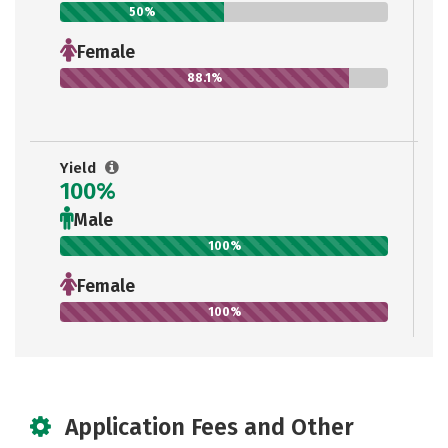
50%
Female
88.1%
Yield
100%
Male
100%
Female
100%
Application Fees and Other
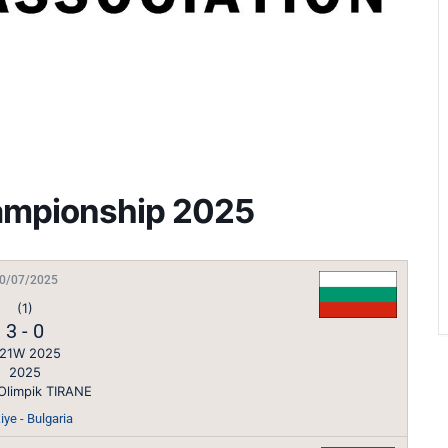
ampionship 2025
0/07/2025
(1)
3
-
0
21W 2025
2025
Olimpik TIRANE
iye - Bulgaria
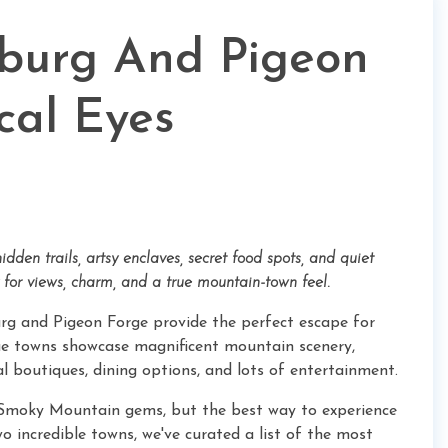
nburg And Pigeon
cal Eyes
dden trails, artsy enclaves, secret food spots, and quiet
for views, charm, and a true mountain-town feel.
urg and Pigeon Forge provide the perfect escape for
ue towns showcase magnificent mountain scenery,
l boutiques, dining options, and lots of entertainment.
ese Smoky Mountain gems, but the best way to experience
wo incredible towns, we've curated a list of the most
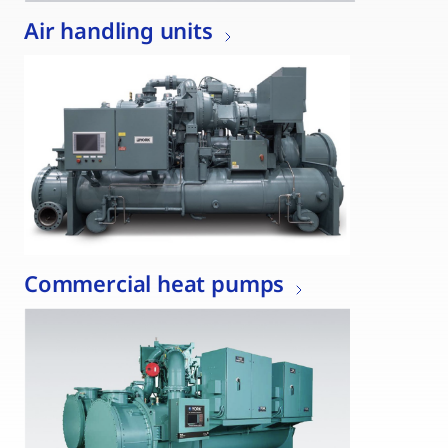
Air handling units
Commercial heat pumps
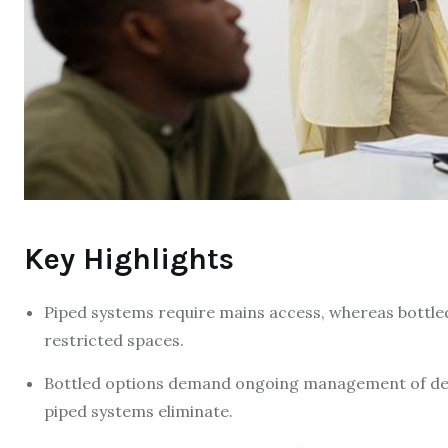
Key Highlights
Piped systems require mains access, whereas bottled 
restricted spaces.
Bottled options demand ongoing management of deliv
piped systems eliminate.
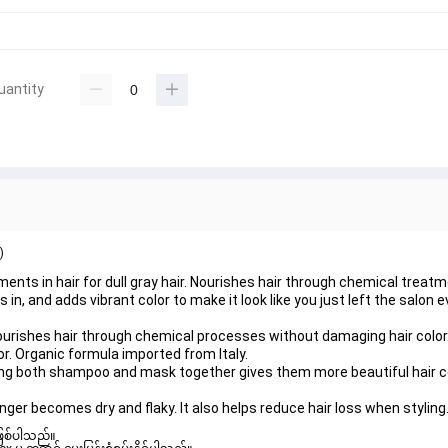
uantity
)
nts in hair for dull gray hair. Nourishes hair through chemical trea
in, and adds vibrant color to make it look like you just left the salon e
Nourishes hair through chemical processes without damaging hair color
or. Organic formula imported from Italy.
ng both shampoo and mask together gives them more beautiful hair col
onger becomes dry and flaky. It also helps reduce hair loss when styling
ဖြစ်ပါသည်။ 
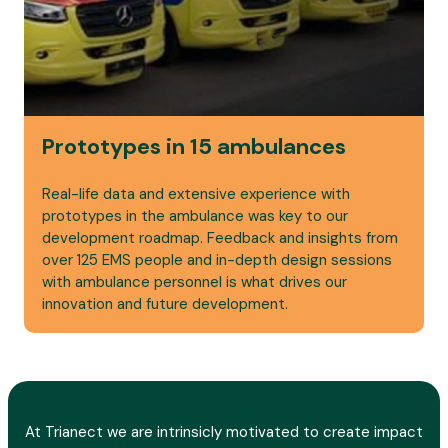
Prototypes in 15 ambulances
Real-life data and extensive experience with
prototypes in the ambulance was key to our
development roadmap. Feedback and insights from
over 125 EMS people and in-depth design sessions
with ambulance personnel is what drives our
innovation and future development.
At Trianect we are intrinsicly motivated to create impact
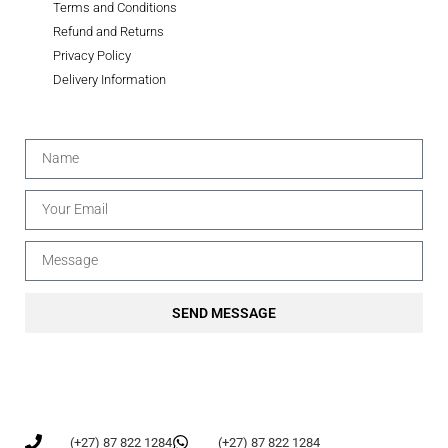
Terms and Conditions
Refund and Returns
Privacy Policy
Delivery Information
SEND MESSAGE
(+27) 87 822 1284
(+27) 87 822 1284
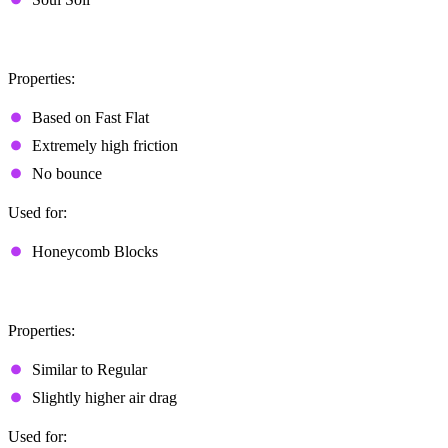
Sticky
Properties:
Based on Fast Flat
Extremely high friction
No bounce
Used for:
Honeycomb Blocks
Explosive
Properties:
Similar to Regular
Slightly higher air drag
Used for:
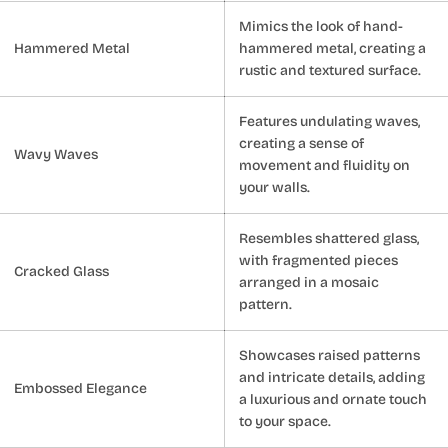
Mimics the look of hand-
Hammered Metal
hammered metal, creating a
rustic and textured surface.
Features undulating waves,
creating a sense of
Wavy Waves
movement and fluidity on
your walls.
Resembles shattered glass,
with fragmented pieces
Cracked Glass
arranged in a mosaic
pattern.
Showcases raised patterns
and intricate details, adding
Embossed Elegance
a luxurious and ornate touch
to your space.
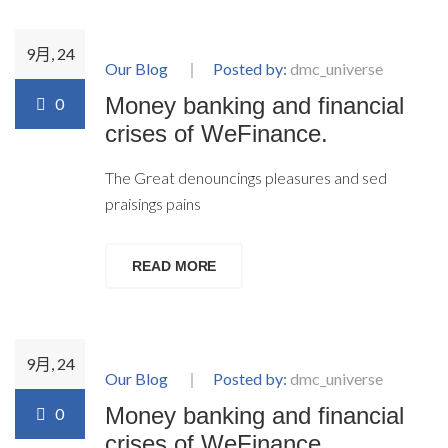
9月, 24
Our Blog
Posted by:
dmc_universe
Money banking and financial
0
crises of WeFinance.
The Great denouncings pleasures and sed
praisings pains
READ MORE
9月, 24
Our Blog
Posted by:
dmc_universe
Money banking and financial
0
crises of WeFinance.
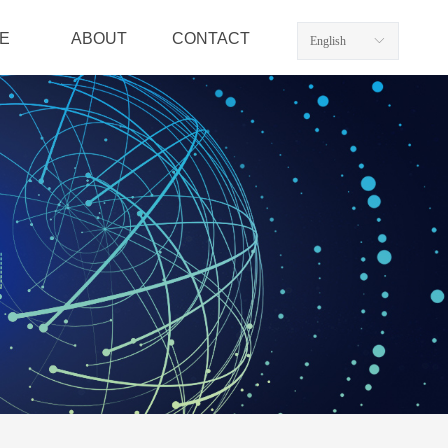
E
ABOUT
CONTACT
English
ꀅ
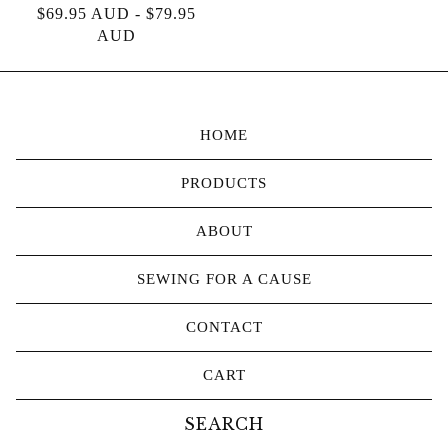
$
69.95
AUD
-
$
79.95
AUD
HOME
PRODUCTS
ABOUT
SEWING FOR A CAUSE
CONTACT
CART
Search
products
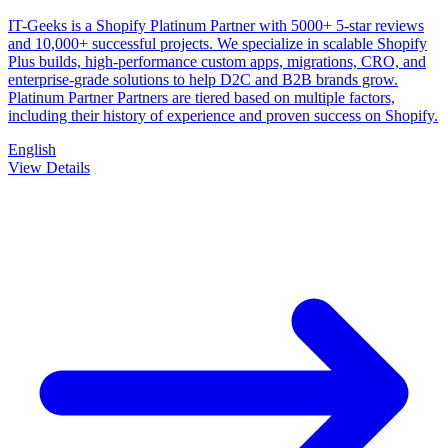
IT-Geeks is a Shopify Platinum Partner with 5000+ 5-star reviews
and 10,000+ successful projects. We specialize in scalable Shopify
Plus builds, high-performance custom apps, migrations, CRO, and
enterprise-grade solutions to help D2C and B2B brands grow.
Platinum Partner Partners are tiered based on multiple factors,
including their history of experience and proven success on Shopify.
English
View Details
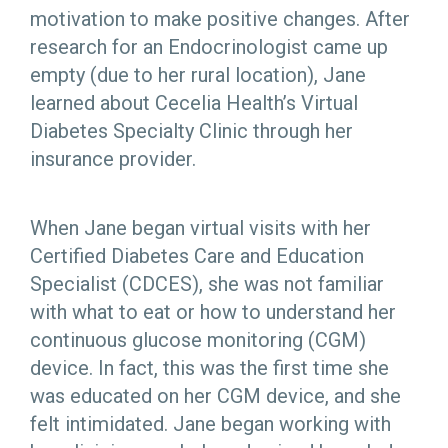
motivation to make positive changes. After
research for an Endocrinologist came up
empty (due to her rural location), Jane
learned about Cecelia Health’s Virtual
Diabetes Specialty Clinic through her
insurance provider.
When Jane began virtual visits with her
Certified Diabetes Care and Education
Specialist (CDCES), she was not familiar
with what to eat or how to understand her
continuous glucose monitoring (CGM)
device. In fact, this was the first time she
was educated on her CGM device, and she
felt intimidated. Jane began working with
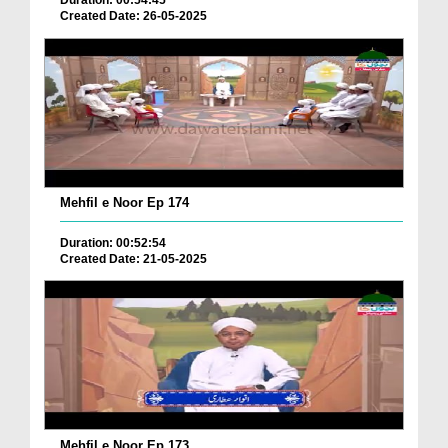
Duration: 00:54:45
Created Date: 26-05-2025
Mehfil e Noor Ep 174
Duration: 00:52:54
Created Date: 21-05-2025
Mehfil e Noor Ep 173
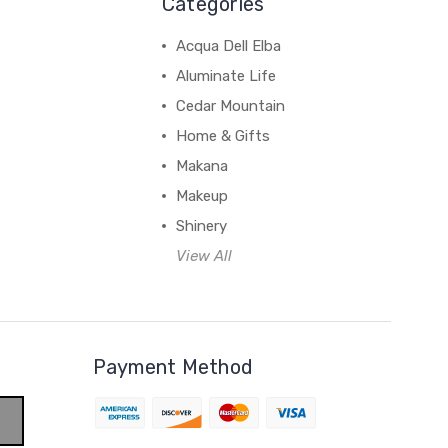
Categories
Acqua Dell Elba
Aluminate Life
Cedar Mountain
Home & Gifts
Makana
Makeup
Shinery
View All
Payment Method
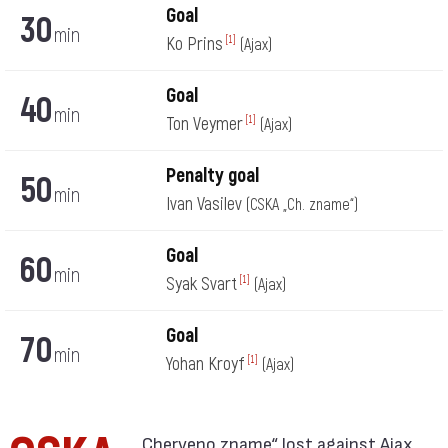
Goal
30
min
Ko Prins
[1]
(Ajax)
Goal
40
min
Ton Veymer
[1]
(Ajax)
Penalty goal
50
min
Ivan Vasilev
(CSKA „Ch. zname“)
Goal
60
min
Syak Svart
[1]
(Ajax)
Goal
70
min
Yohan Kroyf
[1]
(Ajax)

◆ **Task requirements**:
The output is the records exactly as they read, with no pictures in it.

◆ **Task result**:
50%
Female
88.1%
Yield
100%
Male
100%
Female
100%
Application Fees and Other
ampionship 2025
0/07/2025
(1)
3
-
0
21W 2025
2025
Olimpik TIRANE
iye - Bulgaria
nburg And Pigeon
cal Eyes
dden trails, artsy enclaves, secret food spots, and quiet
for views, charm, and a true mountain-town feel.
urg and Pigeon Forge provide the perfect escape for
ue towns showcase magnificent mountain scenery,
l boutiques, dining options, and lots of entertainment.
ese Smoky Mountain gems, but the best way to experience
wo incredible towns, we've curated a list of the most
Air handling units
Commercial heat pumps
Key Highlights
Piped systems require mains access, whereas bottled 
restricted spaces.
Bottled options demand ongoing management of deliv
piped systems eliminate.
uantity
)
nts in hair for dull gray hair. Nourishes hair through chemical trea
in, and adds vibrant color to make it look like you just left the salon e
Nourishes hair through chemical processes without damaging hair color
or. Organic formula imported from Italy.
ng both shampoo and mask together gives them more beautiful hair col
onger becomes dry and flaky. It also helps reduce hair loss when styling
ဖြစ်ပါသည်။ 
Prototypes in 15 ambulances
Real-life data and extensive experience with
prototypes in the ambulance was key to our
development roadmap. Feedback and insights from
over 125 EMS people and in-depth design sessions
with ambulance personnel is what drives our
innovation and future development.
At Trianect we are intrinsicly motivated to create impact
Terms and Conditions
Refund and Returns
Privacy Policy
Delivery Information
SEND MESSAGE
(+27) 87 822 1284
(+27) 87 822 1284
Sticky
Properties:
Based on Fast Flat
Extremely high friction
No bounce
Used for:
Honeycomb Blocks
Explosive
Properties:
Similar to Regular
Slightly higher air drag
Used for:
Mimics the look of hand-
Hammered Metal
hammered metal, creating a
rustic and textured surface.
Features undulating waves,
creating a sense of
Wavy Waves
movement and fluidity on
your walls.
Resembles shattered glass,
with fragmented pieces
Cracked Glass
arranged in a mosaic
pattern.
Showcases raised patterns
and intricate details, adding
Embossed Elegance
a luxurious and ornate touch
to your space.
9月, 24
Our Blog
Posted by:
dmc_universe
Money banking and financial
0
crises of WeFinance.
The Great denouncings pleasures and sed
praisings pains
READ MORE
9月, 24
Our Blog
Posted by:
dmc_universe
Money banking and financial
0
crises of WeFinance.
E
ABOUT
CONTACT
English
ꀅ
$
69.95
AUD
-
$
79.95
AUD
HOME
PRODUCTS
ABOUT
SEWING FOR A CAUSE
CONTACT
CART
Search
products
IT-Geeks is a Shopify Platinum Partner with 5000+ 5-star reviews
and 10,000+ successful projects. We specialize in scalable Shopify
Plus builds, high-performance custom apps, migrations, CRO, and
enterprise-grade solutions to help D2C and B2B brands grow.
Platinum Partner Partners are tiered based on multiple factors,
including their history of experience and proven success on Shopify.
English
View Details
motivation to make positive changes. After
research for an Endocrinologist came up
empty (due to her rural location), Jane
learned about Cecelia Health’s Virtual
Diabetes Specialty Clinic through her
insurance provider.
When Jane began virtual visits with her
Certified Diabetes Care and Education
Specialist (CDCES), she was not familiar
with what to eat or how to understand her
continuous glucose monitoring (CGM)
device. In fact, this was the first time she
was educated on her CGM device, and she
felt intimidated. Jane began working with
Duration: 00:54:45
Created Date: 26-05-2025
Mehfil e Noor Ep 174
Duration: 00:52:54
Created Date: 21-05-2025
Mehfil e Noor Ep 173
Categories
Acqua Dell Elba
Aluminate Life
Cedar Mountain
Home & Gifts
Makana
Makeup
Shinery
View All
Payment Method
Goal
30
min
Ko Prins
[1]
(Ajax)
Goal
40
min
Ton Veymer
[1]
(Ajax)
Penalty goal
50
min
Ivan Vasilev
(CSKA „Ch. zname“)
Goal
60
min
Syak Svart
[1]
(Ajax)
Goal
70
min
Yohan Kroyf
[1]
(Ajax)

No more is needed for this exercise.